#### Provided information ####
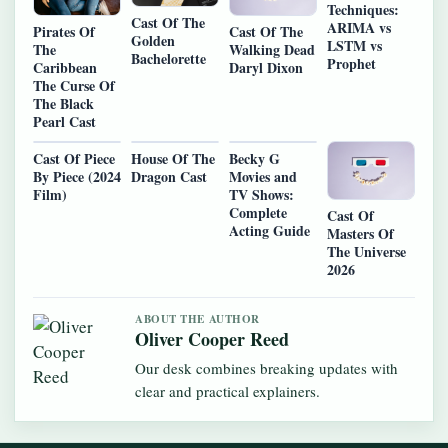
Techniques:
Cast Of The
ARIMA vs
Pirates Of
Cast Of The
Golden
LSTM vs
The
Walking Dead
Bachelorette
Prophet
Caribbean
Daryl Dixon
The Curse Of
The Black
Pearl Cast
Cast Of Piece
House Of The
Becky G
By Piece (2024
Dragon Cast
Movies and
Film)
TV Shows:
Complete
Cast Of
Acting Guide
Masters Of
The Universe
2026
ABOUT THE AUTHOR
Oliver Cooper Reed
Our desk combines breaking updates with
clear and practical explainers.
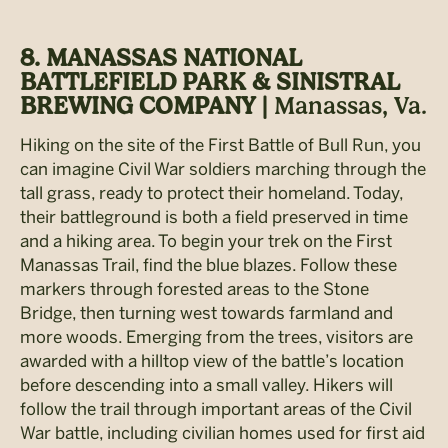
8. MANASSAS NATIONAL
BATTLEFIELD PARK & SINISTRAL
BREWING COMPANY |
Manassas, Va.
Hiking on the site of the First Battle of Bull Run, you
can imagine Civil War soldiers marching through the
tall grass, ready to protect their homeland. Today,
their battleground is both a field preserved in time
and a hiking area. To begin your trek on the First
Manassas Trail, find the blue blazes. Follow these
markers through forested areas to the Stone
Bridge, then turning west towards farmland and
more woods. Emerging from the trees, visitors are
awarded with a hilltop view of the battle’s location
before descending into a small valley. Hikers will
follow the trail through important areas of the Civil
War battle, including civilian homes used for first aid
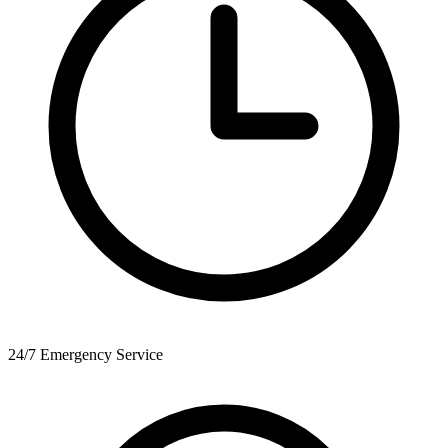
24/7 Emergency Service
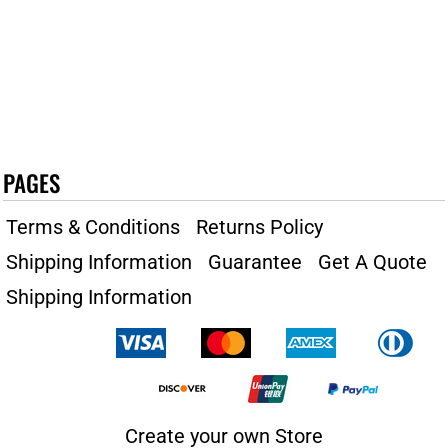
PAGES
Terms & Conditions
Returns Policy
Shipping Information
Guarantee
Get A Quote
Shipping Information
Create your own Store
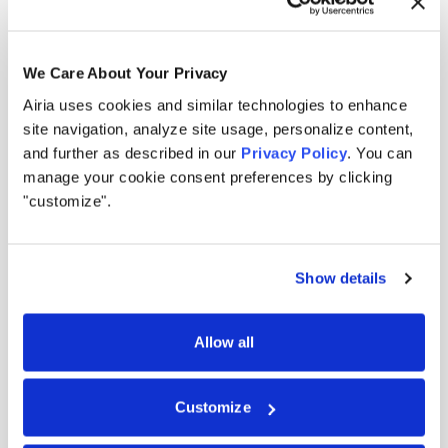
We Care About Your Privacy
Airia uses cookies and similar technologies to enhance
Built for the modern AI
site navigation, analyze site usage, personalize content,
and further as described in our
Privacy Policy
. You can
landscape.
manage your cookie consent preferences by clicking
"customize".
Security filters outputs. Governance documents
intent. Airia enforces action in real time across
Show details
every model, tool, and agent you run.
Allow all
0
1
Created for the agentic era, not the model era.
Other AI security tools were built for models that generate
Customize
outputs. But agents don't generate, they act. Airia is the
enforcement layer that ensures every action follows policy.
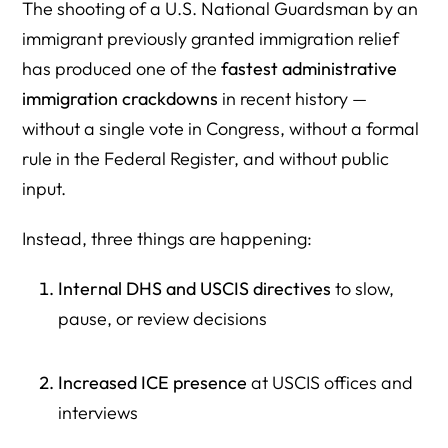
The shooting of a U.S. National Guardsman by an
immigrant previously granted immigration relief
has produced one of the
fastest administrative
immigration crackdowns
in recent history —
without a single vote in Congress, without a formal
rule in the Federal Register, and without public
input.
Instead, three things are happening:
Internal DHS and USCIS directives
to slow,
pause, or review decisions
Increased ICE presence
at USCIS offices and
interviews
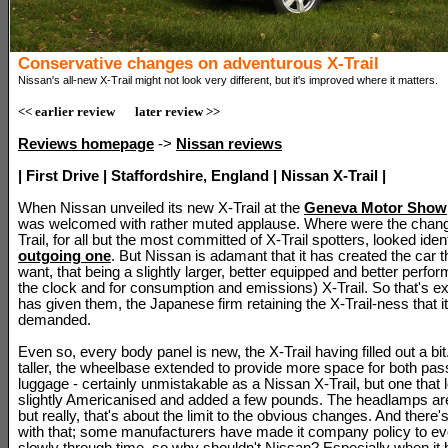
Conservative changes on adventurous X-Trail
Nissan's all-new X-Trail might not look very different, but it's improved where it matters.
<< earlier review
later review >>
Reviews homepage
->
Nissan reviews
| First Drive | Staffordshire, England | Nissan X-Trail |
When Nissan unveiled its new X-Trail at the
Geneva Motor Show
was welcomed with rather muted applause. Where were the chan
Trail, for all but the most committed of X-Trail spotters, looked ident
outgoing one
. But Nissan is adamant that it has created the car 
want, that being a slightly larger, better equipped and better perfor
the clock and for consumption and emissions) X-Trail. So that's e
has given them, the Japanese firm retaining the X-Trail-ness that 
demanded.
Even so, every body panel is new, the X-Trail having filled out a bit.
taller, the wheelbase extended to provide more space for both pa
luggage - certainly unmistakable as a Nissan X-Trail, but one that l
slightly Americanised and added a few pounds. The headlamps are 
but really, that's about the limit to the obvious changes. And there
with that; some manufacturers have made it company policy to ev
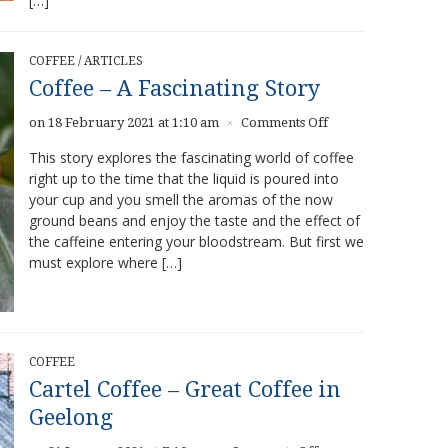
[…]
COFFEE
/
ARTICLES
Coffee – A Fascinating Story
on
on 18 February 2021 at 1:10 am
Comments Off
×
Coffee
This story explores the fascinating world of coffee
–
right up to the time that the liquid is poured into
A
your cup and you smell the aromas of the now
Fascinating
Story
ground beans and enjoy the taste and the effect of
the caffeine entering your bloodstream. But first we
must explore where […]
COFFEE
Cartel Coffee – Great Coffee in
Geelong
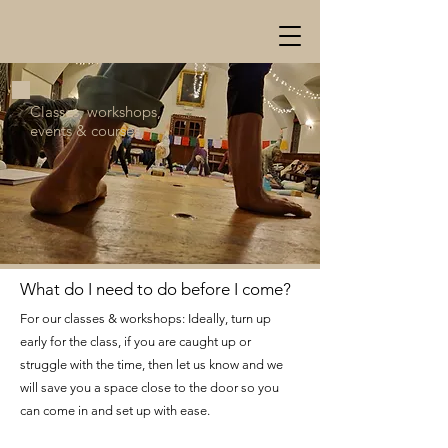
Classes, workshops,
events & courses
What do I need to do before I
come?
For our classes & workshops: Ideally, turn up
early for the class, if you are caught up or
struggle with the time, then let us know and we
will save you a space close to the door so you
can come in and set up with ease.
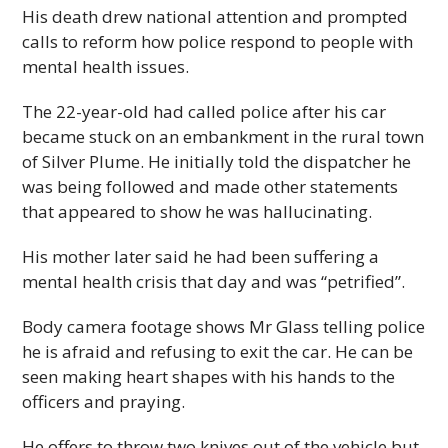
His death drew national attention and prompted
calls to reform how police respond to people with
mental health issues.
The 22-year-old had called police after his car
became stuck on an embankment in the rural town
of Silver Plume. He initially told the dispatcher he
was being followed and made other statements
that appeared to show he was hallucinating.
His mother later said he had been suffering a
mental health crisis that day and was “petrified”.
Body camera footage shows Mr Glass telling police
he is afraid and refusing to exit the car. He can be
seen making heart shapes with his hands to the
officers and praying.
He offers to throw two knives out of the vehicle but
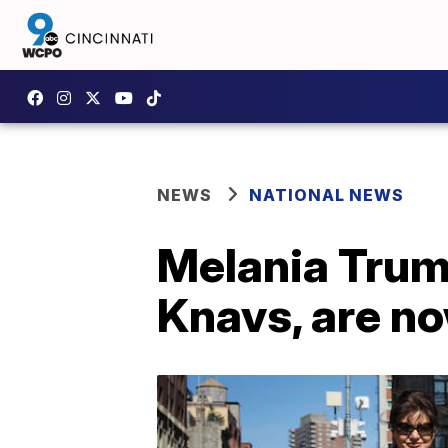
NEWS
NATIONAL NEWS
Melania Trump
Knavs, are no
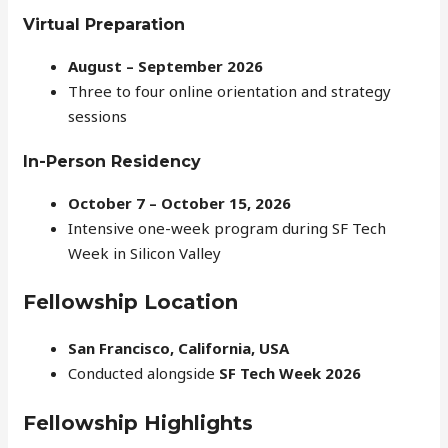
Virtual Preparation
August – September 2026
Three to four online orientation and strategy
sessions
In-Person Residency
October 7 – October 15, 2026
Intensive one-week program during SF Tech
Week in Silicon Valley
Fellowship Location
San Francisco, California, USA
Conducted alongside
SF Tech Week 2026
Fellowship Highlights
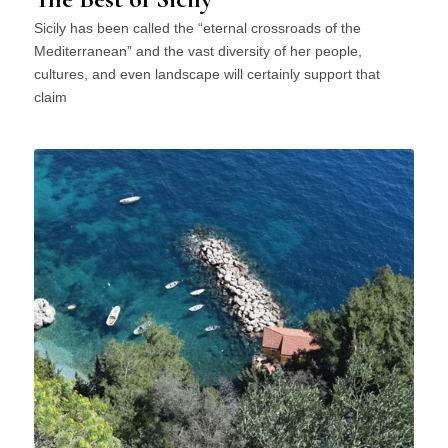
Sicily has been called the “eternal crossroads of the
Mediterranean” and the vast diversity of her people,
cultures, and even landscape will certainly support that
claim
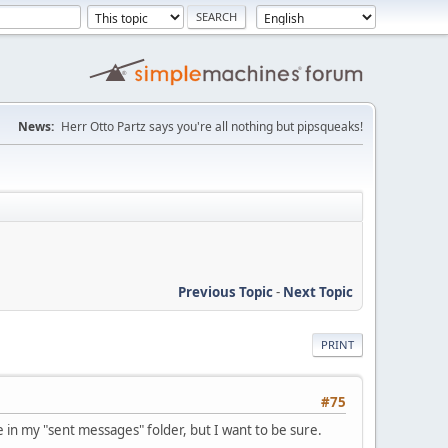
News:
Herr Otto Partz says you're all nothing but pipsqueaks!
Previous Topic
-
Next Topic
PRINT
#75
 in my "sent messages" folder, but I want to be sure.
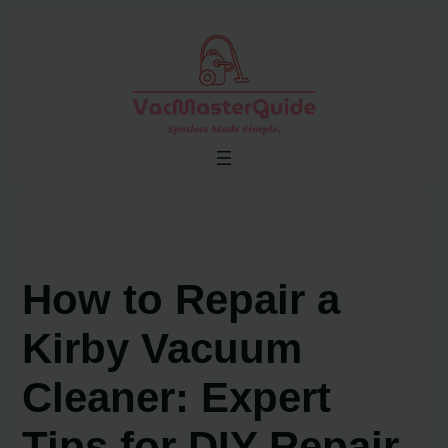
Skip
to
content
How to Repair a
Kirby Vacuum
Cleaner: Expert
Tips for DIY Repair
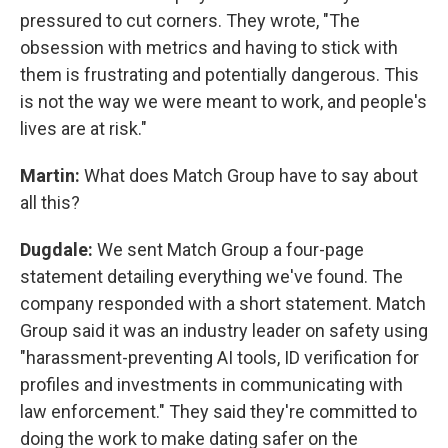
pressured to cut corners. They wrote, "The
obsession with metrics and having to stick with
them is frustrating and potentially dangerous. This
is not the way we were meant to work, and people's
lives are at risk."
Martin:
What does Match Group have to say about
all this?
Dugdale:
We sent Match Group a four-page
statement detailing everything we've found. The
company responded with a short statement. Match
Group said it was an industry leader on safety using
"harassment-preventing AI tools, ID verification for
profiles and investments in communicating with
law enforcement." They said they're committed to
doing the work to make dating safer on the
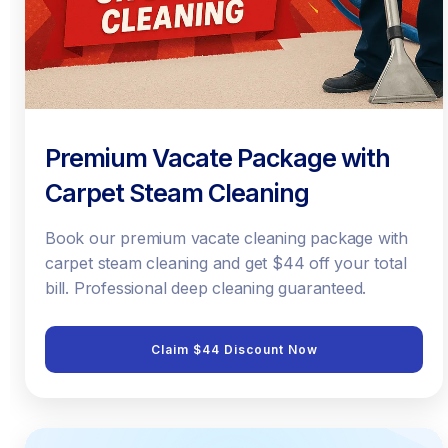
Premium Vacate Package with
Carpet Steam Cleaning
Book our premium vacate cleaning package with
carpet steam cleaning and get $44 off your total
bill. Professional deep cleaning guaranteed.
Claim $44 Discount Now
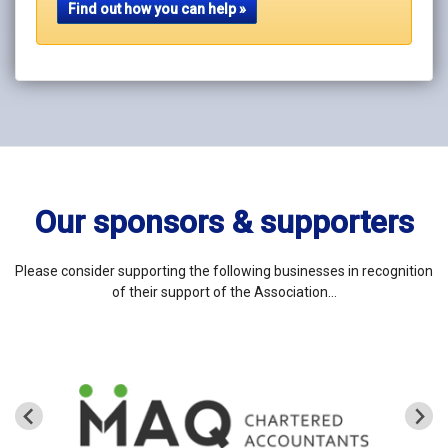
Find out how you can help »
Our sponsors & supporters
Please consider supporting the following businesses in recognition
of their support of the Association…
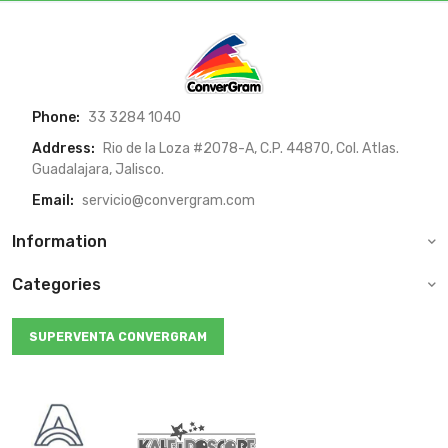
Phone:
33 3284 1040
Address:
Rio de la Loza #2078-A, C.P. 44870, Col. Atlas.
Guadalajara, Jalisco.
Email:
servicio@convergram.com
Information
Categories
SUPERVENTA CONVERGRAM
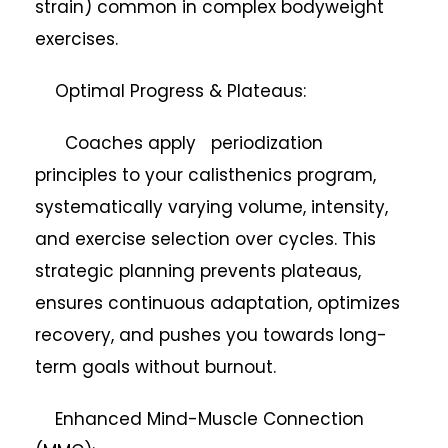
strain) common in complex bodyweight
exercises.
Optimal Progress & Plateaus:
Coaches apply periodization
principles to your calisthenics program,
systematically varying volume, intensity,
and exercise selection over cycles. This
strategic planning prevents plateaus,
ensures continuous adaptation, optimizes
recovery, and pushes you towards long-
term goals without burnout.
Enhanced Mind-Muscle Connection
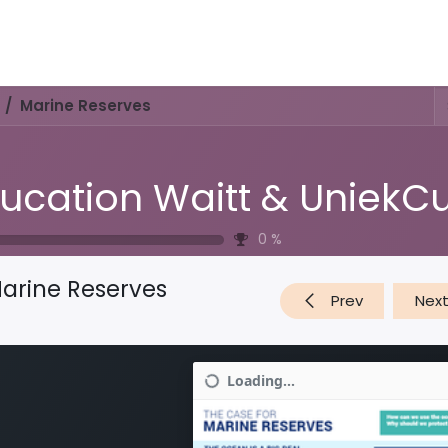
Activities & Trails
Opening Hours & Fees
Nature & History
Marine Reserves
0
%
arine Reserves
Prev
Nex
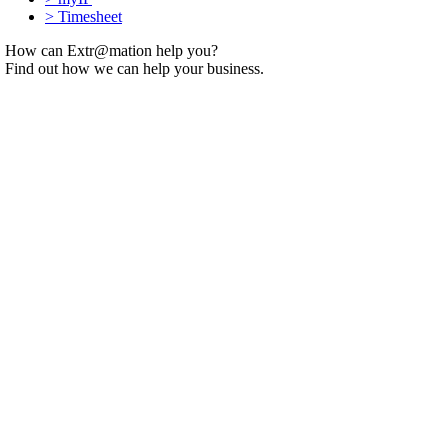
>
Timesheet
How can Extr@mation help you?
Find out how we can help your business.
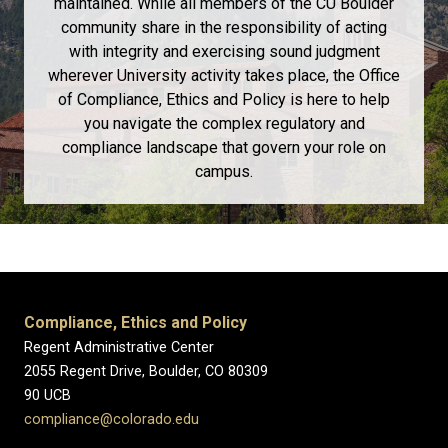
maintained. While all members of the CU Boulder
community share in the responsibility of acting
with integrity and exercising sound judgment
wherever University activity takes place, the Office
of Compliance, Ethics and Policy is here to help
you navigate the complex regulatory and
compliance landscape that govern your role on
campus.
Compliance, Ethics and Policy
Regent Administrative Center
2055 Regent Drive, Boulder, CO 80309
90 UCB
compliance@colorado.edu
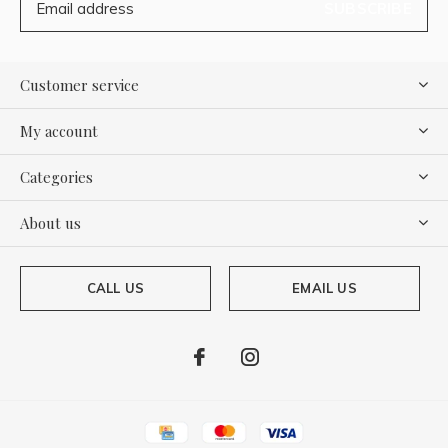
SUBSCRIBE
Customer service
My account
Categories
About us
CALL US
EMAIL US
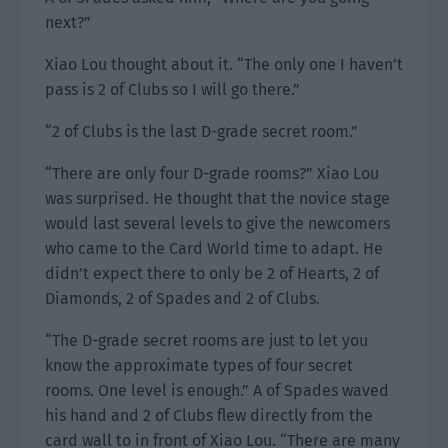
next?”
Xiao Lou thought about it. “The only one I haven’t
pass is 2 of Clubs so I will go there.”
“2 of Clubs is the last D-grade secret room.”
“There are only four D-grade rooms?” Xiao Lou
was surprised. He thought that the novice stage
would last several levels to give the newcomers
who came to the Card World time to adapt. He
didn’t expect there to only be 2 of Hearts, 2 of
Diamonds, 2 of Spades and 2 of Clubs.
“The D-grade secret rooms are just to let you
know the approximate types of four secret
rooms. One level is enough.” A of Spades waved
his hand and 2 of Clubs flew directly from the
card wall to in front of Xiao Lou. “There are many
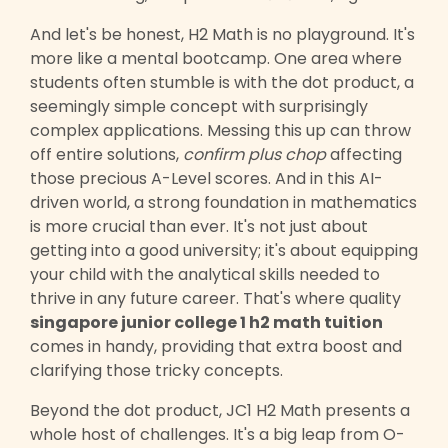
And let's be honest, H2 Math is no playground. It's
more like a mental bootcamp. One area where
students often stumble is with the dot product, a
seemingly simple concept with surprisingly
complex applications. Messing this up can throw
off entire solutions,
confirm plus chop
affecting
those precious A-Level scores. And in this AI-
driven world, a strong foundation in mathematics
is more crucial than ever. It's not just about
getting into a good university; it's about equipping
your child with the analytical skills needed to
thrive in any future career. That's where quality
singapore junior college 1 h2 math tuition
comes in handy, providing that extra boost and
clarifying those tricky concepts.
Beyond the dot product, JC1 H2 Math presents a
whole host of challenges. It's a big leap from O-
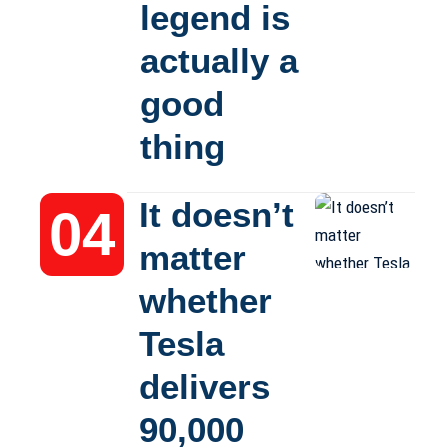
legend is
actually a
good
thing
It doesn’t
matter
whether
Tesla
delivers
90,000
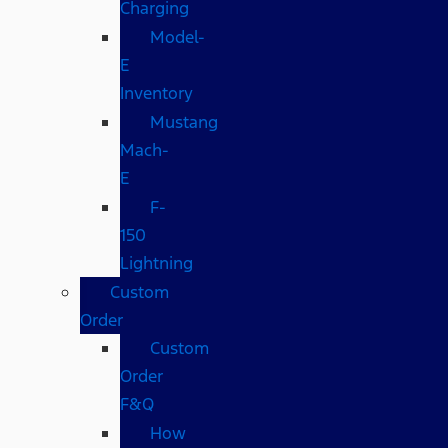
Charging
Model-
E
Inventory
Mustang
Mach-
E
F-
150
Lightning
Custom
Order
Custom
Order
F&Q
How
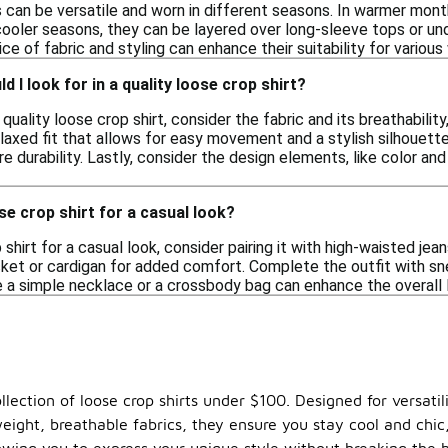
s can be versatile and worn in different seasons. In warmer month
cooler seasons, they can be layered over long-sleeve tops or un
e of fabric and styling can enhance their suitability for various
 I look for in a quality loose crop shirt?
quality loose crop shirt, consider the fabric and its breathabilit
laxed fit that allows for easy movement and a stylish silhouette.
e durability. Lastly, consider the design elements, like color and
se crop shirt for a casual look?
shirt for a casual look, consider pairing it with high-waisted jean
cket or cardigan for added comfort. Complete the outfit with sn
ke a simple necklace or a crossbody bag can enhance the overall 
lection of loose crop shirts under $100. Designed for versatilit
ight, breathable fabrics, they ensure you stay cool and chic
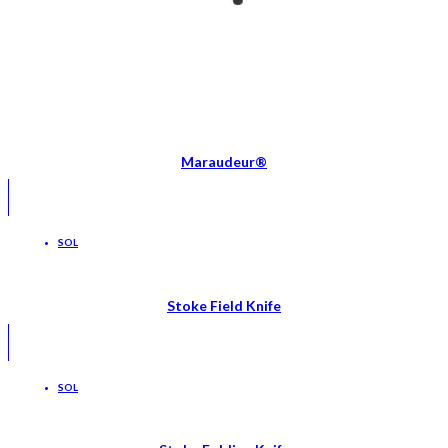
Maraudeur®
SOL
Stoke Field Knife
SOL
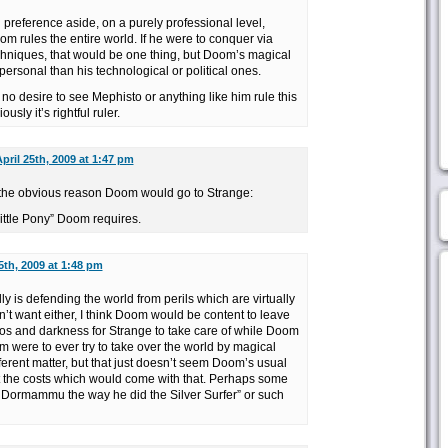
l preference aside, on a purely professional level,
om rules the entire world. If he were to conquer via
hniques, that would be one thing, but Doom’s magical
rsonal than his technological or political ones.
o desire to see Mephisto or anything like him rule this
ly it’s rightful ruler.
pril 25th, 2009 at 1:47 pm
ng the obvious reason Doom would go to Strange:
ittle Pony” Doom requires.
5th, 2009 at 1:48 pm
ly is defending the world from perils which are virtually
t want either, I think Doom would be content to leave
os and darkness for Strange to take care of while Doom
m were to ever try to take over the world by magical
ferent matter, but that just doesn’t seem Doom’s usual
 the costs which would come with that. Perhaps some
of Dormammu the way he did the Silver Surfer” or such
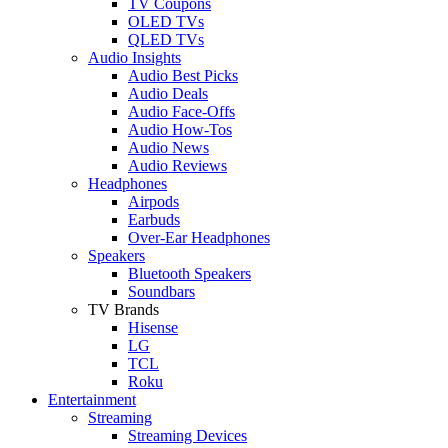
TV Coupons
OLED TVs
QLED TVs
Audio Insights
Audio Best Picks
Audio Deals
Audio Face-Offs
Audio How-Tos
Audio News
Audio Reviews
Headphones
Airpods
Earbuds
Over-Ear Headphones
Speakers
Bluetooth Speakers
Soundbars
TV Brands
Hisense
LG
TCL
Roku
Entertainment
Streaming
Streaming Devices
####
Exercise prompt: Only the lines above starting with the line with "struggle with the" and going on through the line with "mental health issues." belong in the answer; repeat them exactly, minus any picture.

Result for this task:
struggle with the time, then let us know and we
will save you a space close to the door so you
can come in and set up with ease.
His death drew national attention and prompted
calls to reform how police respond to people with
mental health issues.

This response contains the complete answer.